Eyeball tattooing – or sclera tattooing – is a practice of body modification where ink is injected into the white part of someone’s eyes.
Done properly, the ink will never actually enter the eye, and instead will just under the conjunctiva layer of the eye, and spread out.
It’s a procedure that can go badly wrong, however, as evidenced by 24-year-old Amber Luke, of Brisbane, Australia, who went blind for three weeks following the body mod.
Amber, who calls herself Blue Eyes White Dragon, is no stranger to a tattoo studio, and estimates that she has around 200 across her body.
She’s also had surgery in the form of a breast enlargement, and has had cosmetic procedures such as lip and cheek fillers, a tongue split, and eyebrow tattoos, all totalling $37,000 (£19,678).
That didn’t stop her mum, Vikki, questioning the sclera tattoo beforehand and begging Amber not to go through with it.
‘Why would you do that to yourself, knowing that there is a – I suppose a danger to it,’ her mother Vikki questioned.

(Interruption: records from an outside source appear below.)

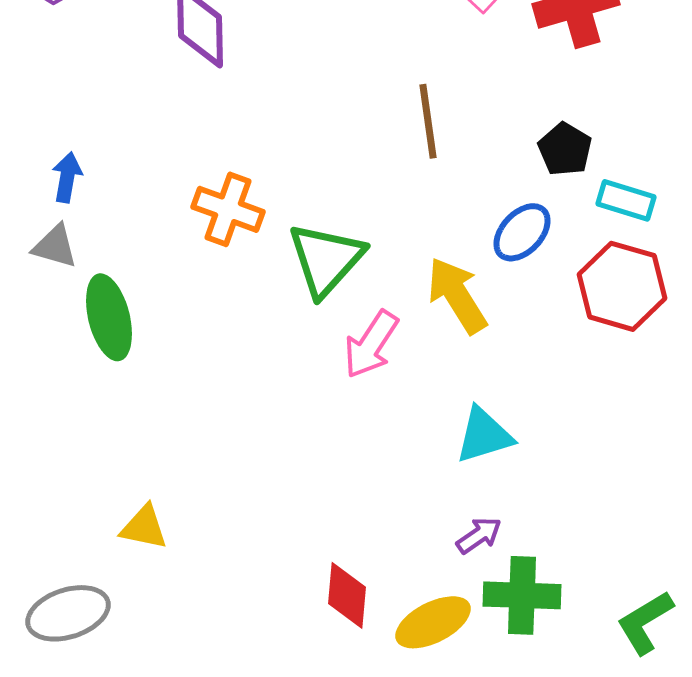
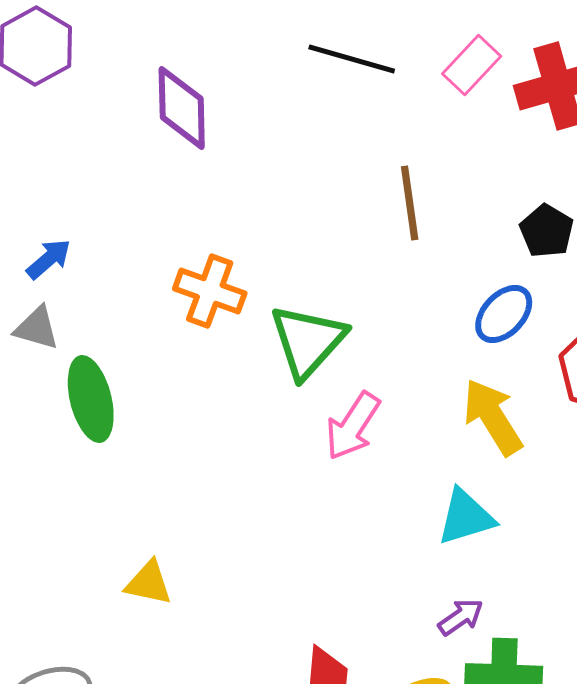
blue arrow: (67, 177) -> (49, 259), turned 39
yellow arrow: (457, 295) -> (493, 417), moved
yellow triangle: (144, 527) -> (149, 583), moved

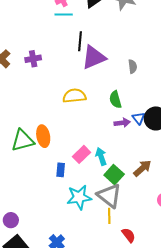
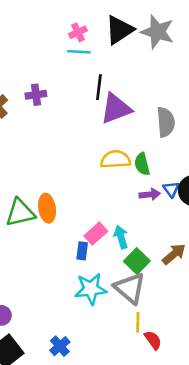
purple cross: (33, 59) -> (36, 95), moved
gray semicircle: (133, 66) -> (166, 122), size x1.6
yellow semicircle: (74, 96) -> (115, 159), moved
blue rectangle: (61, 170) -> (82, 251), moved
yellow line: (109, 216) -> (138, 322), moved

Her protestations were in vain, though, and she continues: ‘As we know as the parents, some kids will just do what they want to do, regardless of what we say. But I brought her into the world with the best skills that I could give, the best that I could give her. It’s just for me to be there and go along the journey with her and prop her up and love her.’
The pair steeled themselves ahead of the 40-minute procedure, which unfortunately didn’t go as planned.
Speaking to Barcroft Media, Amber said: ‘I can’t even begin to describe to you what the feeling was like, the best thing I can give you is once the eyeball was penetrated with the ink, it felt like [the tattoo artist] grabbed 10 shards of glass and rubbed it in my eye.’
‘Unfortunately, my artist went too deep into my eyeball,’ says Amber.
‘If your eyeball procedure’s done correctly, you’re not supposed to go blind at all. I was blind for three weeks. That was pretty brutal.’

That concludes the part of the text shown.